«?Bon Dieu comment
peut-on tuer quelqu'un et lui ravir même sa mort ? C'est mon frère qui a reçu
la balle pas lui ! C'est Moussa, pas Mersault non ? Il y a quelque chose qui me
tue dans ce qui a tué mon frère. Personne, même après l'Indépendance, n'en a
cherché le nom, le lieu, la famille restante, les enfants possibles. Personne.

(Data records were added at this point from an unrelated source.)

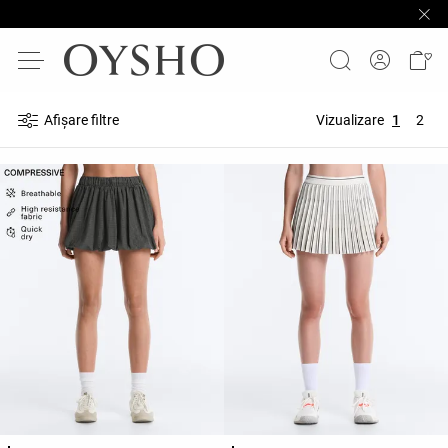
Afișare filtre
Vizualizare
1
2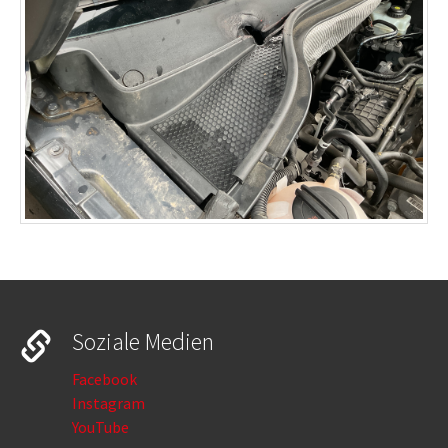
Soziale Medien
Facebook
Instagram
YouTube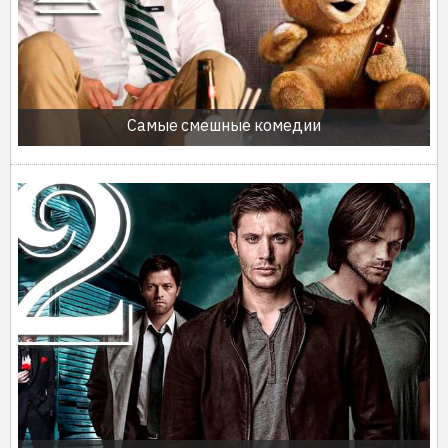
Самые смешные комедии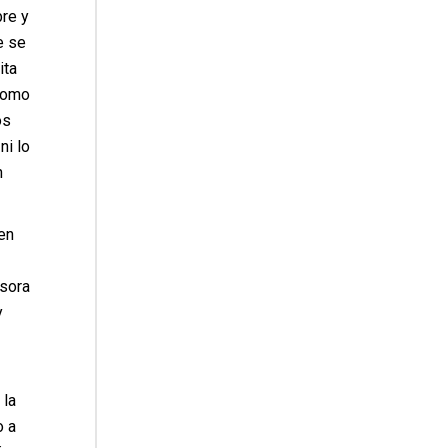
re y
e se
ita
 como
os
ni lo
n
en
nsora
y
 la
o a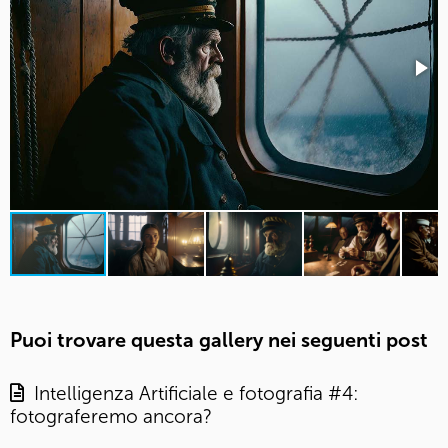
Puoi trovare questa gallery nei seguenti post
Intelligenza Artificiale e fotografia #4:
fotograferemo ancora?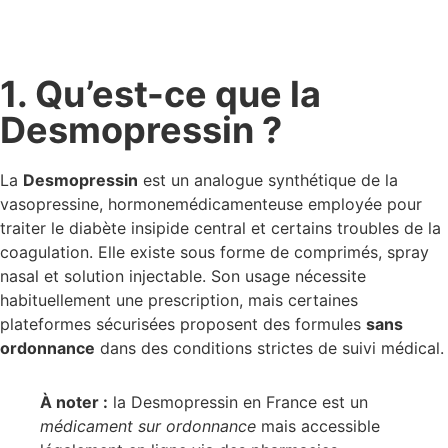
1. Qu’est-ce que la
Desmopressin ?
La
Desmopressin
est un analogue synthétique de la
vasopressine, hormonemédicamenteuse employée pour
traiter le diabète insipide central et certains troubles de la
coagulation. Elle existe sous forme de comprimés, spray
nasal et solution injectable. Son usage nécessite
habituellement une prescription, mais certaines
plateformes sécurisées proposent des formules
sans
ordonnance
dans des conditions strictes de suivi médical.
À noter :
la Desmopressin en France est un
médicament sur ordonnance
mais accessible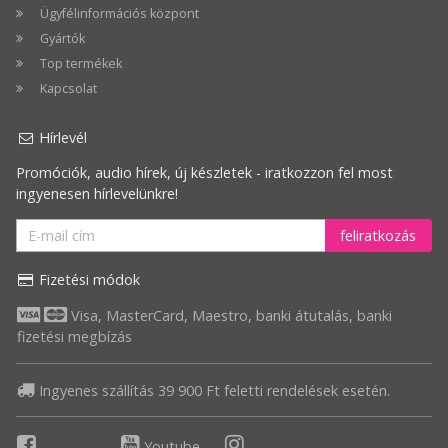
Ügyfélinformációs központ
növekvő
Gyártók
Ár
Top termékek
szerint
Kapcsolat
csökkenő
Hírlevél
Legnagyobb
Promóciók, audio hírek, új készletek - iratkozzon fel most
akció
ingyenesen hírlevelünkre!
feliratkozás
Fizetési módok
Visa, MasterCard, Maestro, banki átutalás, banki
fizetési megbízás
Ingyenes szállítás 39 900 Ft feletti rendelések esetén.
Youtube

Tous sont restés la bouche ouverte sur cette langue parfaite et tous ont
presque déclaré leur fraternité avec la solitude du meurtrier. Qui peut
aujourd'hui me donner le vrai nom de Moussa ? Qui sait quel fleuve l'a porté
jusqu'à la mer qu'il devait traverser à pied jusqu'au jugement dernier de sa
propre religion ? Qui sait si Moussa avait un revolver, une philosophie, une
tuberculose, des idées ou une mère et une justice ? Qui est Moussa ? C'est mon
frère. C'est là où je voulais en venir. Te raconter ce que Moussa n'a jamais pu
raconter, vivant ou tué. Mort ou coincé entre la mort et les livres. Est-ce que
tu as le livre sur toi ? D'accord, fais le disciple et lis moi les premiers
passages. C'est pour toi que je te demande ça. Moi je la connais par cœur, je
peux te la réciter mieux que Moussa si Dieu nous le renvoie pour trois jours.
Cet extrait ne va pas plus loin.